In deze zaak heeft het Gerechtshof Arnhem-Leeuwarden op 31 maart 2022 uitspraak gedaan in hoger beroep tegen een beslissing van de rechtbank Noord-Nederland van 19 november 2020. De zaak betreft de ontneming van wederrechtelijk verkregen voordeel na witwassen. De betrokkene, die momenteel verblijft in een penitentiaire inrichting, heeft hoger beroep ingesteld tegen de verplichting om een bedrag van € 28.441,94 aan de Staat te betalen. Het hof heeft de zaak behandeld op de terechtzittingen van 8 april 2021, 3 maart 2022 en 31 maart 2022.

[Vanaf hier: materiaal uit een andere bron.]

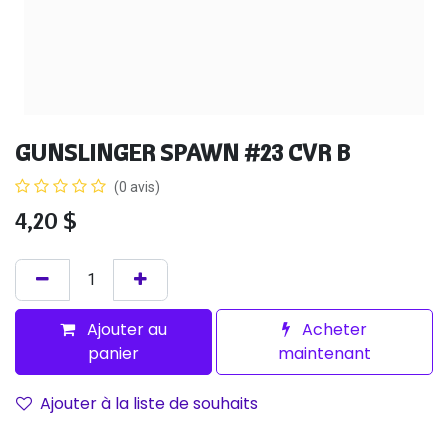
GUNSLINGER SPAWN #23 CVR B
(0 avis)
4,20
$
Ajouter au
Acheter
panier
maintenant
Ajouter à la liste de souhaits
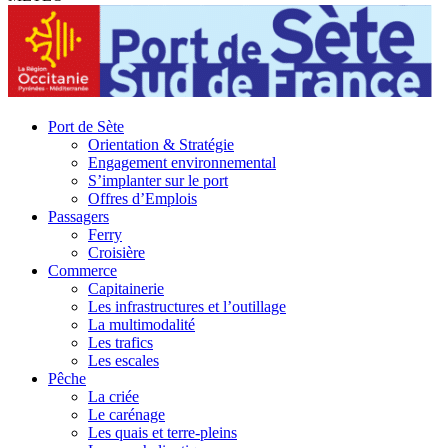
Port de Sète
Orientation & Stratégie
Engagement environnemental
S’implanter sur le port
Offres d’Emplois
Passagers
Ferry
Croisière
Commerce
Capitainerie
Les infrastructures et l’outillage
La multimodalité
Les trafics
Les escales
Pêche
La criée
Le carénage
Les quais et terre-pleins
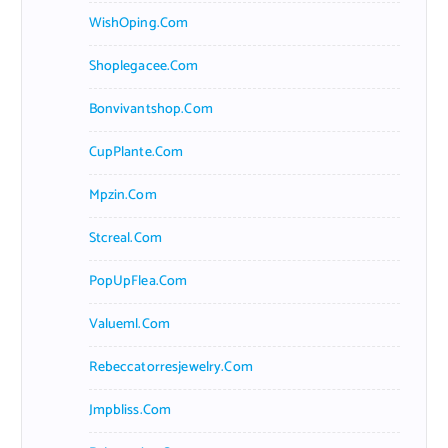
WishOping.com
Shoplegacee.com
Bonvivantshop.com
CupPlante.com
Mpzin.com
Stcreal.com
PopUpFlea.com
Valueml.com
Rebeccatorresjewelry.com
Jmpbliss.com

Het hof heeft kennisgenomen van de vordering van de advocaat-generaal, die het wederrechtelijk verkregen voordeel heeft geschat op € 28.441,94. De verdediging heeft zich geconformeerd aan de beslissing van de rechtbank. Het hof heeft vastgesteld dat de betrokkene uit verschillende strafbare feiten financieel voordeel heeft genoten, en heeft het wederrechtelijk verkregen voordeel geschat op een totaalbedrag van € 30.839,88. Dit bedrag is gebaseerd op verschillende bankrekeningen en transacties die verband houden met oplichting.

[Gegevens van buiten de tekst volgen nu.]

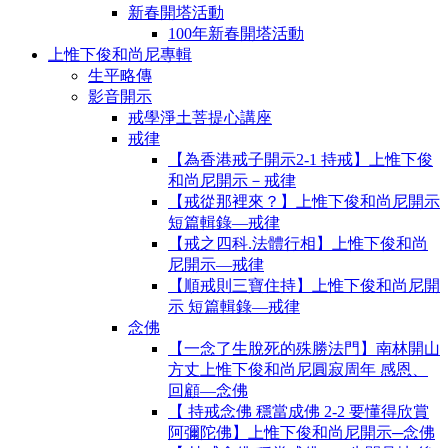
新春開塔活動
100年新春開塔活動
上惟下俊和尚尼專輯
生平略傳
影音開示
戒學淨土菩提心講座
戒律
【為香港戒子開示2-1 持戒】上惟下俊
和尚尼開示－戒律
【戒從那裡來？】上惟下俊和尚尼開示
短篇輯錄—戒律
【戒之四科.法體行相】上惟下俊和尚
尼開示—戒律
【順戒則三寶住持】上惟下俊和尚尼開
示 短篇輯錄—戒律
念佛
【一念了生脫死的殊勝法門】南林開山
方丈上惟下俊和尚尼圓寂周年 感恩、
回顧—念佛
【 持戒念佛 穩當成佛 2-2 要懂得欣賞
阿彌陀佛】上惟下俊和尚尼開示─念佛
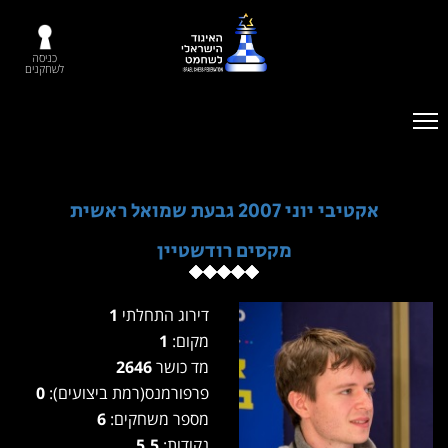
כניסה
לשחקנים
אקטיבי יוני 2007 גבעת שמואל ראשית
מקסים רודשטיין
דירוג התחלתי
1
מקום:
1
מד כושר
2646
פרפורמנס(רמת ביצועים):
0
מספר משחקים:
6
נקודות:
5.5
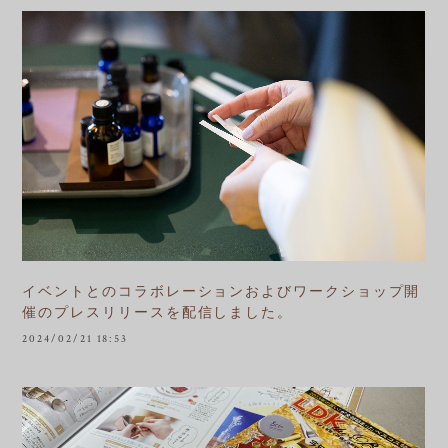
イベントとのコラボレーションおよびワークショップ開
催のプレスリリースを配信しました。
2024/02/21 18:53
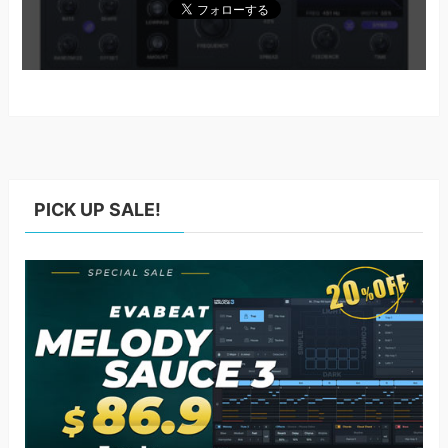
PICK UP SALE!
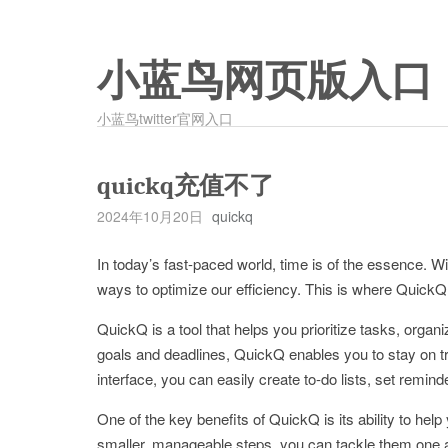
小蓝鸟网页版入口
小蓝鸟twitter官网入口
quickq充值不了
2024年10月20日
quickq
In today’s fast-paced world, time is of the essence. Wit
ways to optimize our efficiency. This is where Quick
QuickQ is a tool that helps you prioritize tasks, organ
goals and deadlines, QuickQ enables you to stay on tr
interface, you can easily create to-do lists, set remin
One of the key benefits of QuickQ is its ability to he
smaller, manageable steps, you can tackle them one at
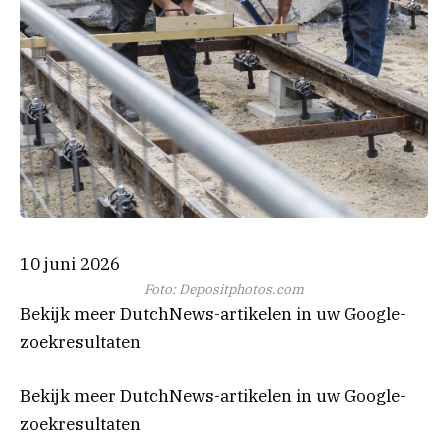
10 juni 2026
Foto: Depositphotos.com
Bekijk meer DutchNews-artikelen in uw Google-
zoekresultaten
Bekijk meer DutchNews-artikelen in uw Google-
zoekresultaten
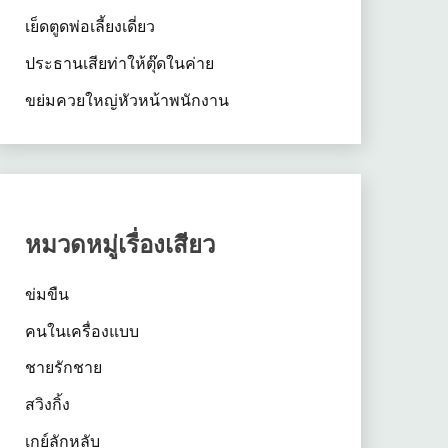
เย็ดตูดพ่อเลี้ยงเดี่ยว
ประธานเสียท่าให้ตุ๊ดในค่าย
ขย่มควยใหญ่หัวหน้าพนักงาน
หมวดหมู่เรื่องเสียว
ข่มขืน
คนในเครื่องแบบ
ชายรักชาย
สวิงกิ้ง
เกย์ลักหลับ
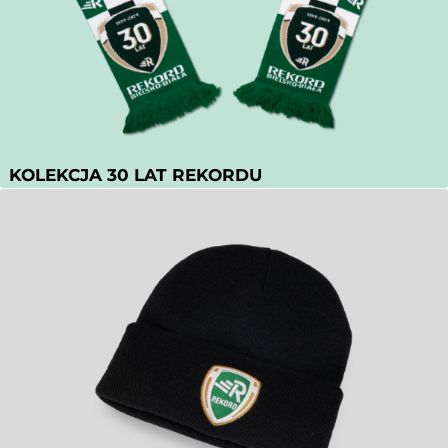
KOLEKCJA 30 LAT REKORDU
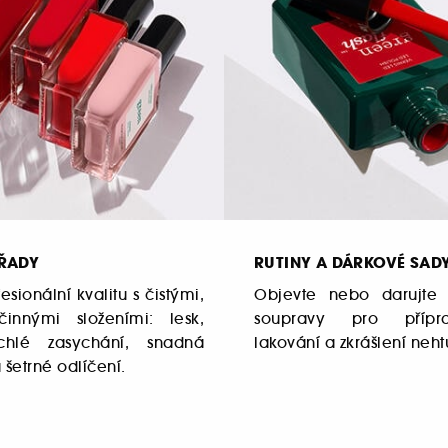
 ŘADY
RUTINY A DÁRKOVÉ SAD
esionální kvalitu s čistými,
Objevte nebo darujte 
innými složeními: lesk,
soupravy pro přípr
ychlé zasychání, snadná
lakování a zkrášlení neh
 šetrné odlíčení.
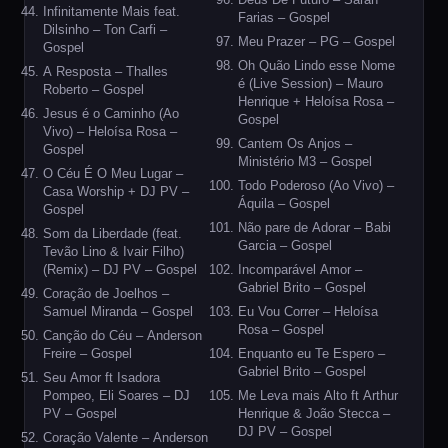
Infinitamente Mais feat.
Farias – Gospel
Dilsinho – Ton Carfi –
Meu Prazer – PG – Gospel
Gospel
Oh Quão Lindo esse Nome
A Resposta – Thalles
é (Live Session) – Mauro
Roberto – Gospel
Henrique + Heloísa Rosa –
Jesus é o Caminho (Ao
Gospel
Vivo) – Heloísa Rosa –
Cantem Os Anjos –
Gospel
Ministério M3 – Gospel
O Céu É O Meu Lugar –
Todo Poderoso (Ao Vivo) –
Casa Worship + DJ PV –
Áquila – Gospel
Gospel
Não pare de Adorar – Babi
Som da Liberdade (feat.
Garcia – Gospel
Tevão Lino & Ivair Filho)
(Remix) – DJ PV – Gospel
Incomparável Amor –
Gabriel Brito – Gospel
Coração de Joelhos –
Samuel Miranda – Gospel
Eu Vou Correr – Heloísa
Rosa – Gospel
Canção do Céu – Anderson
Freire – Gospel
Enquanto eu Te Espero –
Gabriel Brito – Gospel
Seu Amor ft Isadora
Pompeo, Eli Soares – DJ
Me Leva mais Alto ft Arthur
PV – Gospel
Henrique & João Stecca –
DJ PV – Gospel
Coração Valente – Anderson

Uiteindelijk heeft het hof de beslissing van de rechtbank vernietigd en de verplichting tot betaling aan de Staat vastgesteld op € 30.839,88. Tevens is de duur van de gijzeling die ten hoogste kan worden gevorderd bepaald op 616 dagen. De uitspraak is gedaan door een meervoudige kamer voor strafzaken, waarbij de voorzitter en twee raadsheren aanwezig waren, en is op 31 maart 2022 ter openbare terechtzitting uitgesproken.